• Material to process:

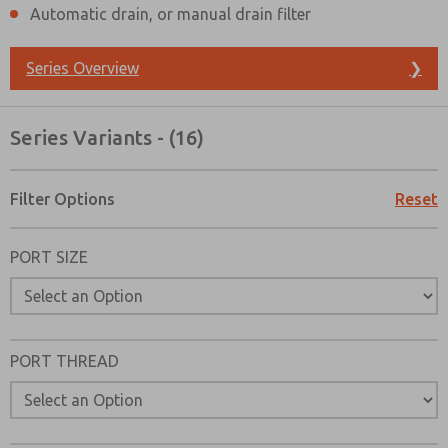
Automatic drain, or manual drain filter
Series Overview
❯
Series Variants - (16)
Filter Options
Reset
PORT SIZE
PORT THREAD
Prefered Method of Contact?
Email
Phone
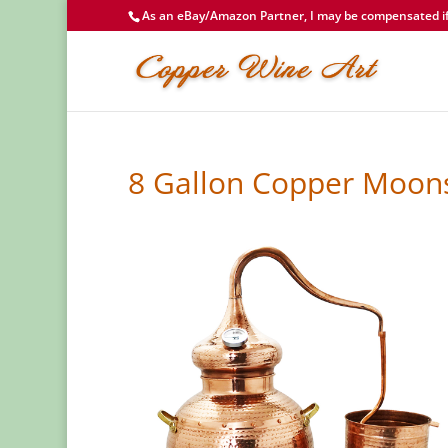
As an eBay/Amazon Partner, I may be compensated if 
8 Gallon Copper Moonsh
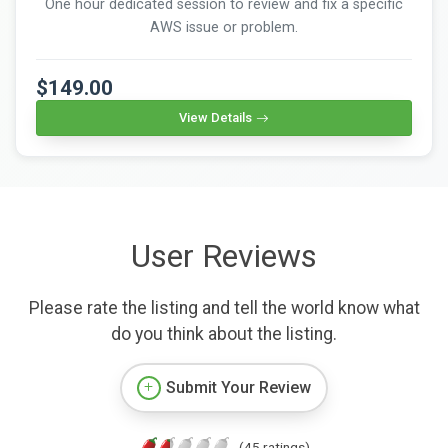
One hour dedicated session to review and fix a specific
AWS issue or problem.
$149.00
View Details
User Reviews
Please rate the listing and tell the world know what
do you think about the listing.
Submit Your Review
(45 ratings)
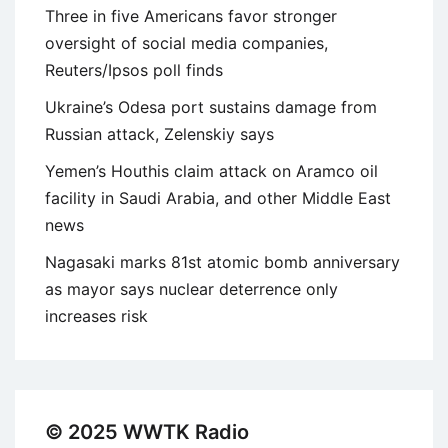
Three in five Americans favor stronger
oversight of social media companies,
Reuters/Ipsos poll finds
Ukraine’s Odesa port sustains damage from
Russian attack, Zelenskiy says
Yemen’s Houthis claim attack on Aramco oil
facility in Saudi Arabia, and other Middle East
news
Nagasaki marks 81st atomic bomb anniversary
as mayor says nuclear deterrence only
increases risk
© 2025 WWTK Radio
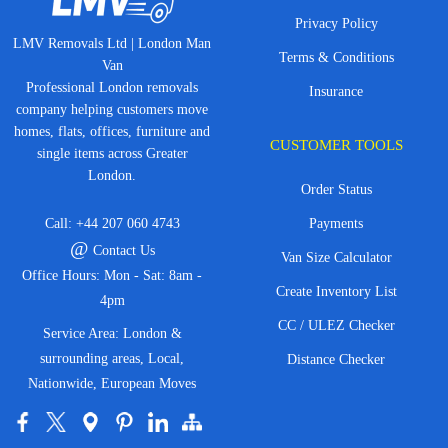
Privacy Policy
LMV Removals Ltd | London Man
Terms & Conditions
Van
Professional London removals
Insurance
company helping customers move
homes, flats, offices, furniture and
CUSTOMER TOOLS
single items across Greater
London.
Order Status
Call:
+44 207 060 4743
Payments
@
Contact Us
Van Size Calculator
Office Hours: Mon - Sat: 8am -
Create Inventory List
4pm
CC / ULEZ Checker
Service Area: London &
surrounding areas, Local,
Distance Checker
Nationwide, European Moves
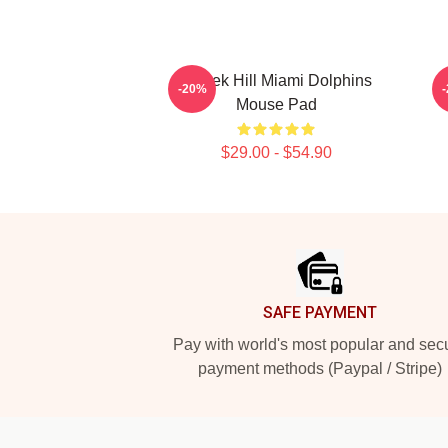
Tyreek Hill Miami Dolphins
-20%
Mouse Pad
$29.00 - $54.90
Footer
SAFE PAYMENT
Pay with world's most popular and sec
payment methods (Paypal / Stripe)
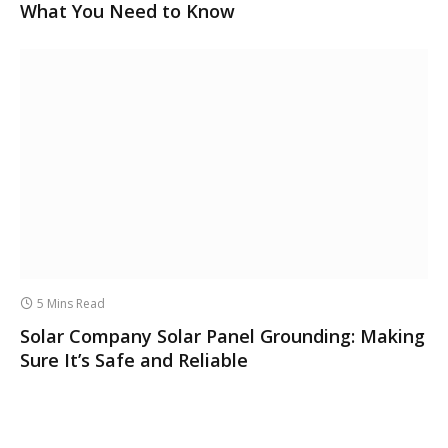
What You Need to Know
5 Mins Read
Solar Company Solar Panel Grounding: Making
Sure It’s Safe and Reliable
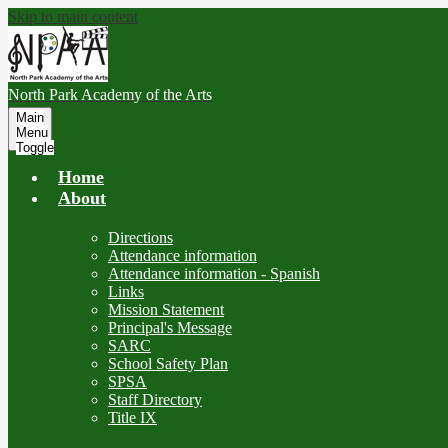
Skip to main content
North Park
Academy of the Arts
Main
Menu
Toggle
Home
About
Directions
Attendance information
Attendance information - Spanish
Links
Mission Statement
Principal's Message
SARC
School Safety Plan
SPSA
Staff Directory
Title IX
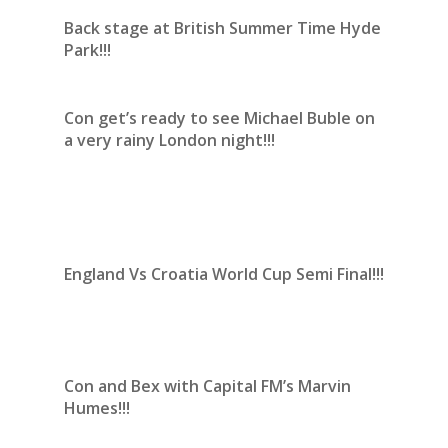
Back stage at British Summer Time Hyde
Park!!!
Con get’s ready to see Michael Buble on
a very rainy London night!!!
England Vs Croatia World Cup Semi Final!!!
Con and Bex with Capital FM’s Marvin
Humes!!!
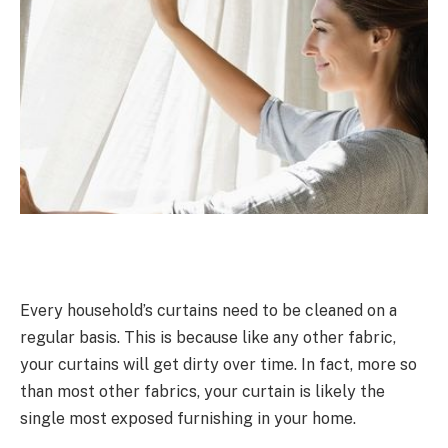
Every household’s curtains need to be cleaned on a
regular basis. This is because like any other fabric,
your curtains will get dirty over time. In fact, more so
than most other fabrics, your curtain is likely the
single most exposed furnishing in your home.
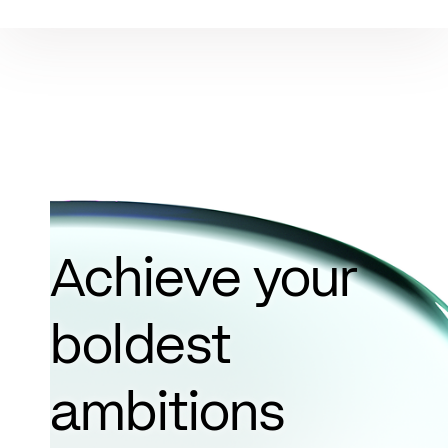
Achieve your
boldest
ambitions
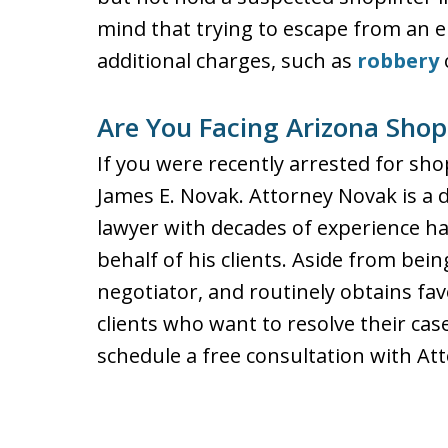
mind that trying to escape from an e
additional charges, such as
robbery
Are You Facing Arizona Shop
If you were recently arrested for shop
James E. Novak. Attorney Novak is a 
lawyer with decades of experience han
behalf of his clients. Aside from being 
negotiator, and routinely obtains fa
clients who want to resolve their case
schedule a free consultation with Att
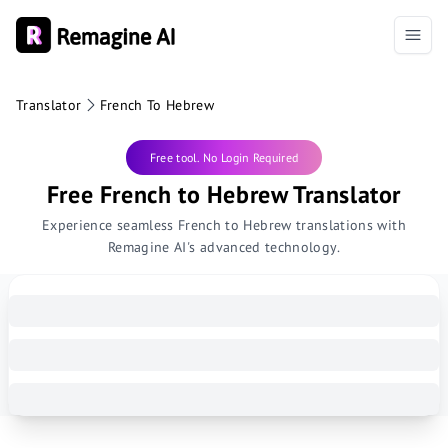
Translator
French To Hebrew
Free tool. No Login Required
Free French to Hebrew Translator
Experience seamless French to Hebrew translations with
Remagine AI's advanced technology.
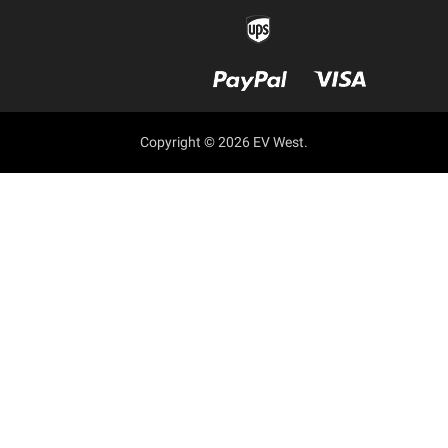
Copyright © 2026 EV West.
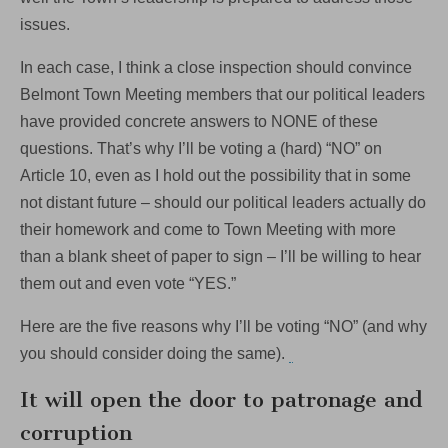
issues.
In each case, I think a close inspection should convince
Belmont Town Meeting members that our political leaders
have provided concrete answers to NONE of these
questions. That’s why I’ll be voting a (hard) “NO” on
Article 10, even as I hold out the possibility that in some
not distant future – should our political leaders actually do
their homework and come to Town Meeting with more
than a blank sheet of paper to sign – I’ll be willing to hear
them out and even vote “YES.”
Here are the five reasons why I’ll be voting “NO” (and why
you should consider doing the same).
It will open the door to patronage and
corruption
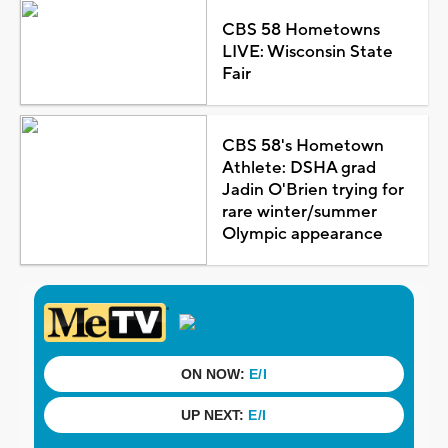
CBS 58 Hometowns
LIVE: Wisconsin State
Fair
CBS 58's Hometown
Athlete: DSHA grad
Jadin O'Brien trying for
rare winter/summer
Olympic appearance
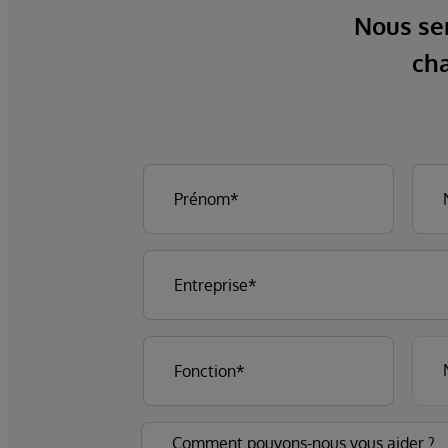
Nous ser
cha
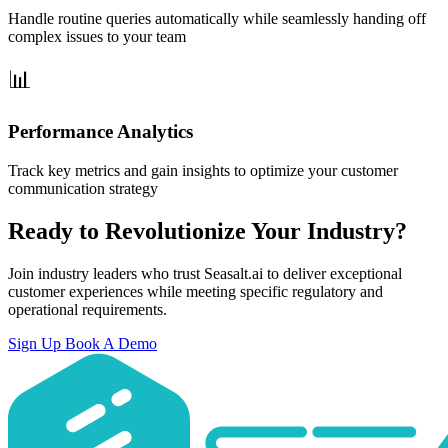
Handle routine queries automatically while seamlessly handing off
complex issues to your team
Performance Analytics
Track key metrics and gain insights to optimize your customer
communication strategy
Ready to Revolutionize Your Industry?
Join industry leaders who trust Seasalt.ai to deliver exceptional
customer experiences while meeting specific regulatory and
operational requirements.
Sign Up
Book A Demo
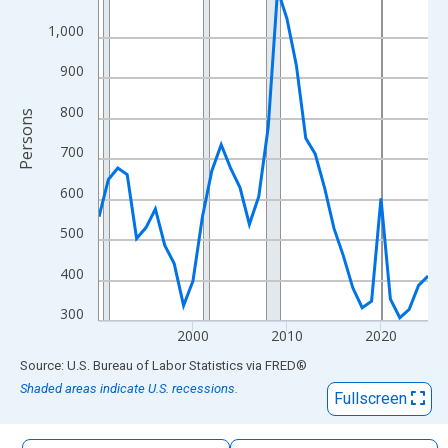
The chart has 1 X axis displaying xAxis. Data ranges from 1990
1,000
The chart has 2 Y axes displaying Persons and yAxisRight.
900
800
Persons
700
600
500
400
300
2000
2010
2020
End of interactive chart.
Source: U.S. Bureau of Labor Statistics
via
FRED
®
Shaded areas indicate U.S. recessions.
Fullscreen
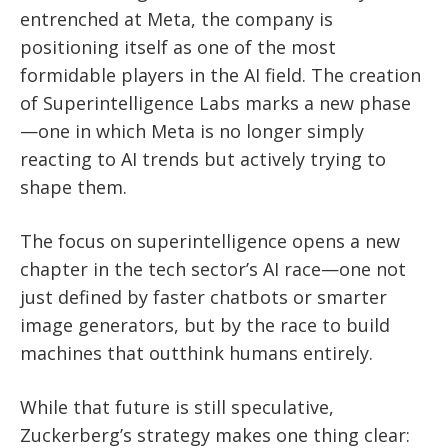
entrenched at Meta, the company is
positioning itself as one of the most
formidable players in the AI field. The creation
of Superintelligence Labs marks a new phase
—one in which Meta is no longer simply
reacting to AI trends but actively trying to
shape them.
The focus on superintelligence opens a new
chapter in the tech sector’s AI race—one not
just defined by faster chatbots or smarter
image generators, but by the race to build
machines that outthink humans entirely.
While that future is still speculative,
Zuckerberg’s strategy makes one thing clear:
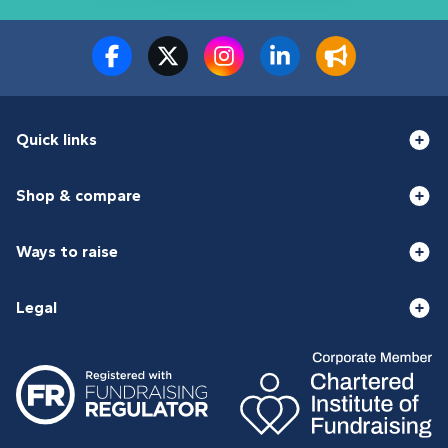
Quick links
Shop & compare
Ways to raise
Legal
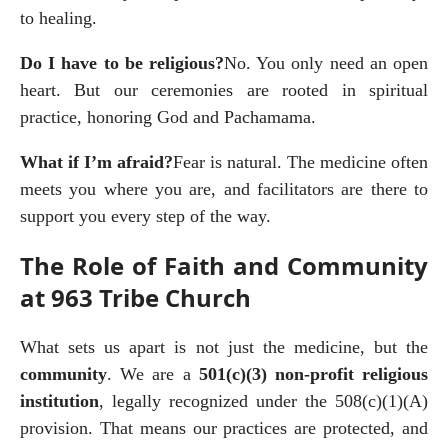
to healing.
Do I have to be religious?
No. You only need an open 
heart. But our ceremonies are rooted in spiritual 
practice, honoring God and Pachamama.
What if I’m afraid?
Fear is natural. The medicine often 
meets you where you are, and facilitators are there to 
support you every step of the way.
The Role of Faith and Community
at 963 Tribe Church
What sets us apart is not just the medicine, but the 
community
. We are a 
501(c)(3) non-profit religious 
institution
, legally recognized under the 508(c)(1)(A) 
provision. That means our practices are protected, and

• Exercise description: Produce verbatim the lines starting at the one with "501(c)(3) non-profit religious" and ending at the last line of the material, both ends included. Add no other line.

• Finished task:
501(c)(3) non-profit religious 
institution
, legally recognized under the 508(c)(1)(A) 
provision. That means our practices are protected, and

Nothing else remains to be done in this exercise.